James had never visited as much as he could, but it was hard to condemn him for it given his inexplicable dislike of the park.  Not completely unaccountable, Will supposed, no matter how irrational.  James had loved Yellowstone as much as the rest of them before Karin’s miscarriage.  But Karin in particular hadn’t been able to condemn him for it.  She and young Jem, as he’d been known then, had formed an instant bond the moment they met, upon their return from the Klondike.  James had been five years old, too, in the company of Will’s own parents.  They’d never been able to explain the child’s presence, at least not to Will’s satisfaction, the only story they’d told them one he’d never been able to believe.

But Karin had fallen in love that day, for the second time in mere months.  The first, Will thought with satisfaction even after all these years, had been with him.  And that, he’d discovered soon after, was that.  Will found himself taken in by the darkhaired young scoundrel, and party to Karin’s adoption of him as their own almost before he knew what happened.

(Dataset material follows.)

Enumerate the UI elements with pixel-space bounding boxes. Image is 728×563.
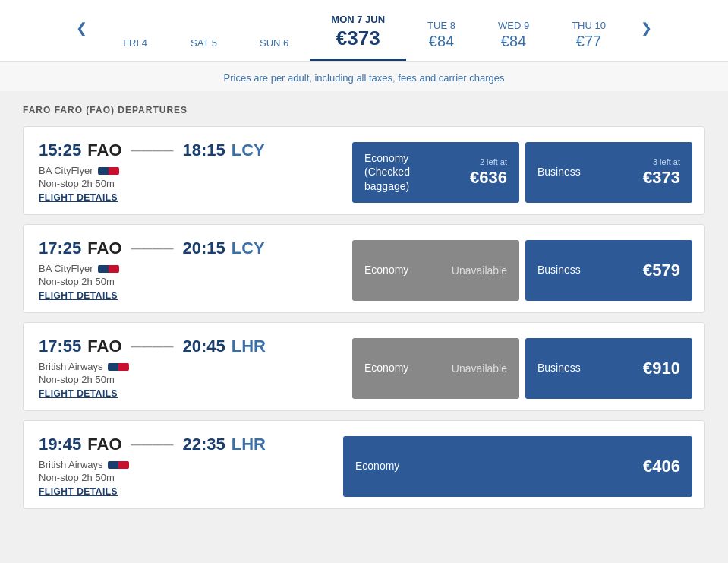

And now here was another five year old miscreant who had them wrapped around his little fingers.  At least Will’s father had never claimed the namesake he’d predicted Catherine would bear was a time traveler.

*  *  *

“- I really can’t keep an eye on him this morning,” Karin was saying after she rose back to her feet.  “Can’t you take him with you?”

“Reward him for running off?” Will asked, raising an eyebrow at her.  And it was a reward.  They both knew there was nothing little Chuck liked better than going with his grandfather on his rounds.

“Please, Granddad?  Please?”

The boy would simply try to pester Karin into bringing him out.  And while she was perfectly capable of withstanding him, it would make them both unhappy.  Besides, what had Will been doing when the boy’d come chasing after him?  Moping, that was what.  Which was no use whatsoever, to him or anyone else, as his mother would have said. Will sighed and capitulated.  “I guess.”

“Yay!”  Chuck bounced on his heels.

“But only if you promise, next time, when you’re supposed to stay home with Grandmother, you stay with Grandmother.”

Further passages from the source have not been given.